If the --request-log
is enabled, you can get more details, in this case by looking for elapsed times matching the above messages, specifically 1,814 and 1,769 respectively:
{"coordinated_omission_elapsed":0,"elapsed":11401,"error":"","final_url":"http://apache/node/1557","method":"Get","name":"(Anon) node page","redirected":false,"response_time":1814,"status_code":200,"success":true,"update":false,"url":"http://apache/node/1557","user":2,"user_cadence":1727}
{"coordinated_omission_elapsed":0,"elapsed":11450,"error":"","final_url":"http://apache/node/5016","method":"Get","name":"(Anon) node page","redirected":false,"response_time":1769,"status_code":200,"success":true,"update":false,"url":"http://apache/node/5016","user":0,"user_cadence":1422}
In the requests file, you can see that two different user threads triggered Coordinated Omission Mitigation, specifically threads 2 and 0. Both GooseUser
threads were loading the same Transaction
as due to transaction weighting this is the transaction loaded the most frequently. Both GooseUser
threads loop through all Transaction
in a similar amount of time: thread 2 takes on average 1.727 seconds, thread 0 takes on average 1.422 seconds.
Also if the --request-log
is enabled, requests back-filled by Coordinated Omission Mitigation show up in the generated log file, even though they were not actually sent to the server. Normal requests not generated by Coordinated Omission Mitigation have a coordinated_omission_elapsed
of 0.
Advanced Techniques
Custom Metrics Collection
Implement additional CO detection:
#![allow(unused)] fn main() { use goose::prelude::*; use std::time::Instant; async fn monitored_request(user: &mut GooseUser) -> TransactionResult { let intended_start = Instant::now(); // Your actual request let result = user.get("/endpoint").await?; let actual_start = result.request.start_time; let schedule_delay = actual_start.duration_since(intended_start); // Log if request was significantly delayed if schedule_delay.as_millis() > 100 { user.log_debug(&format!( "Request delayed by {}ms", schedule_delay.as_millis() ))?; } Ok(()) } }
Real-time Monitoring
Use Goose's controllers for live detection:
# Enable real-time metrics via WebSocket
cargo run --release -- --websocket-host 0.0.0.0 --websocket-port 5117
# Monitor for:
# - Sudden drops in request rate
# - Spikes in response times
# - Increasing queue depths
Statistical Analysis Note
While Goose provides comprehensive data for analysis, determining statistical significance of performance changes requires additional tools and expertise. Goose produces the raw data you need, but interpretation remains your responsibility.

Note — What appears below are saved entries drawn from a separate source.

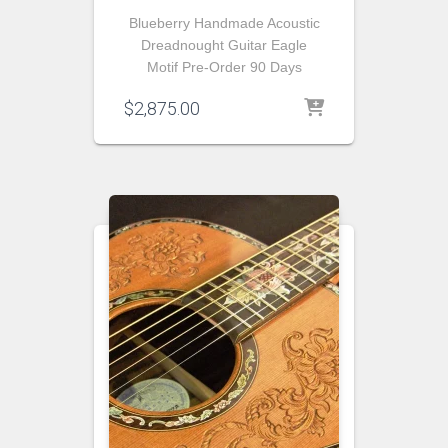
Blueberry Handmade Acoustic
Dreadnought Guitar Eagle
Motif Pre-Order 90 Days
$
2,875.00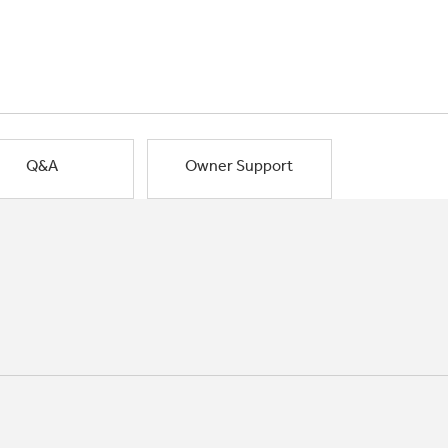
Q&A
Owner Support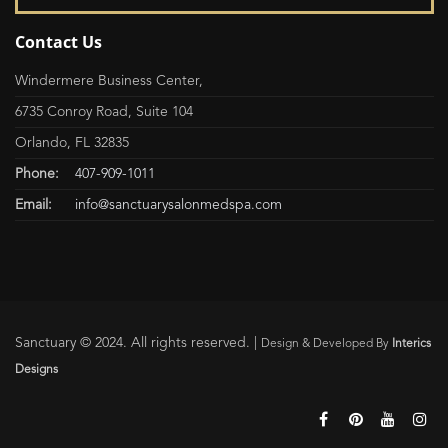
Contact Us
Windermere Business Center,
6735 Conroy Road, Suite 104
Orlando, FL 32835
Phone:
407-909-1011
Email:
info@sanctuarysalonmedspa.com
Sanctuary © 2024. All rights reserved. |
Design & Developed By
Interics
Designs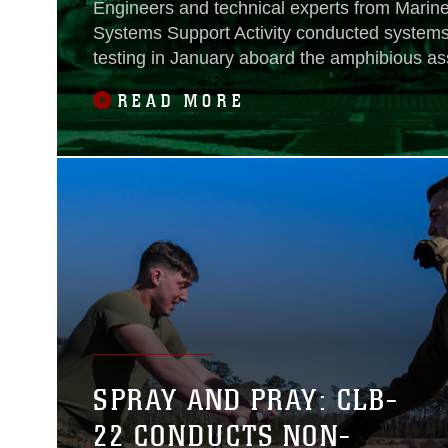
Engineers and technical experts from Marine
Systems Support Activity conducted systems 
testing in January aboard the amphibious as
Wasp, flagship of the Wasp Amphibious Rea
READ MORE
support of 31st Marine Expeditionary Unit op
Indo-Pacific region.
SPRAY AND PRAY: CLB-
22 CONDUCTS NON-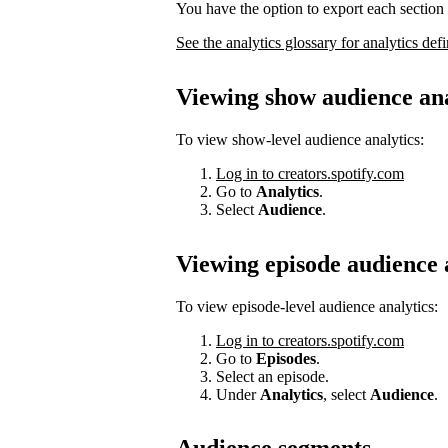
You have the option to export each section 
See the analytics glossary for analytics defi
Viewing show audience ana
To view show-level audience analytics:
Log in to creators.spotify.com
Go to
Analytics
.
Select
Audience
.
Viewing episode audience 
To view episode-level audience analytics:
Log in to creators.spotify.com
Go to
Episodes
.
Select an episode.
Under
Analytics
, select
Audience
.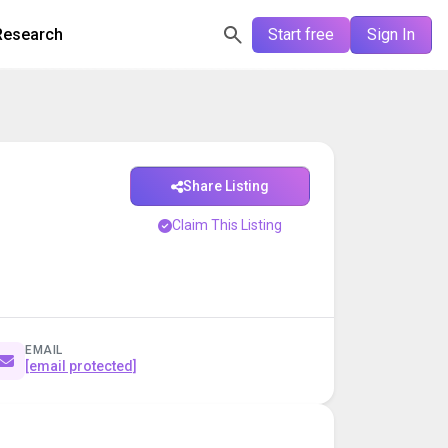
Research
Start free
Sign In
Share Listing
Claim This Listing
EMAIL
[email protected]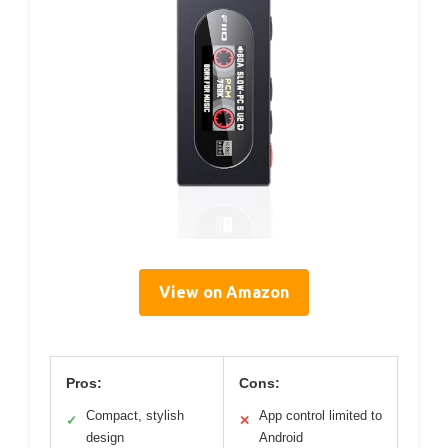
View on Amazon
Pros:
Cons:
Compact, stylish
App control limited to
✓
✕
design
Android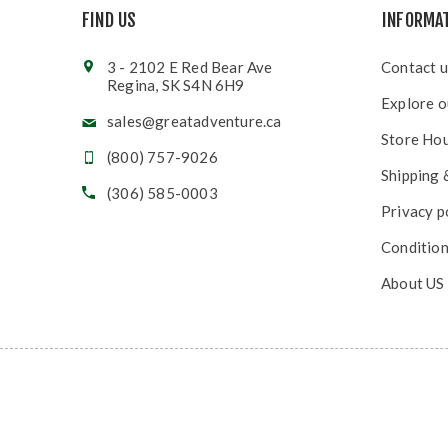
FIND US
INFORMA
3 - 2102 E Red Bear Ave
Contact u
Regina, SK S4N 6H9
Explore o
sales@greatadventure.ca
Store Ho
(800) 757-9026
Shipping 
(306) 585-0003
Privacy p
Condition
About US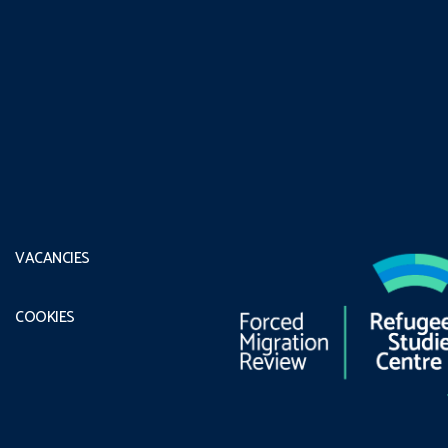
VACANCIES
COOKIES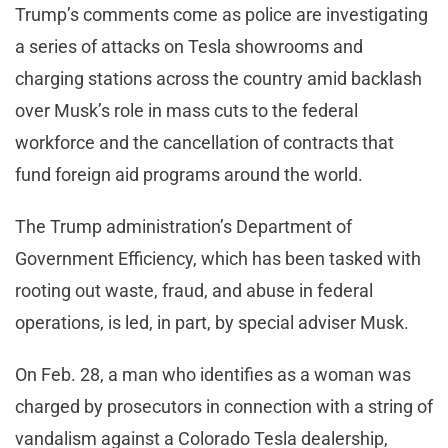
Trump’s comments come as police are investigating
a series of attacks on Tesla showrooms and
charging stations across the country amid backlash
over Musk’s role in mass cuts to the federal
workforce and the cancellation of contracts that
fund foreign aid programs around the world.
The Trump administration’s Department of
Government Efficiency, which has been tasked with
rooting out waste, fraud, and abuse in federal
operations, is led, in part, by special adviser Musk.
On Feb. 28, a man who identifies as a woman was
charged by prosecutors in connection with a string of
vandalism against a Colorado Tesla dealership,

For detailed analysis, consider:
- Kolmogorov-Smirnov or Anderson-Darling tests for distribution comparison
- Note that CO-adjusted data is derived from raw data (not statistically independent)
- Export data via
--request-log
for external analysis
Summary
Goose's architecture inherently protects against coordinated omission through:
- Comprehensive data collection - Every request is tracked
- Accurate percentile calculations - Full distributions preserved
- Flexible configuration - Timeouts and modes for various scenarios
- Real-time visibility - Monitor and detect issues during tests
By following these practices and utilizing Goose's built-in protections, you can ensure your load test results accurately reflect real-world system behavior under load.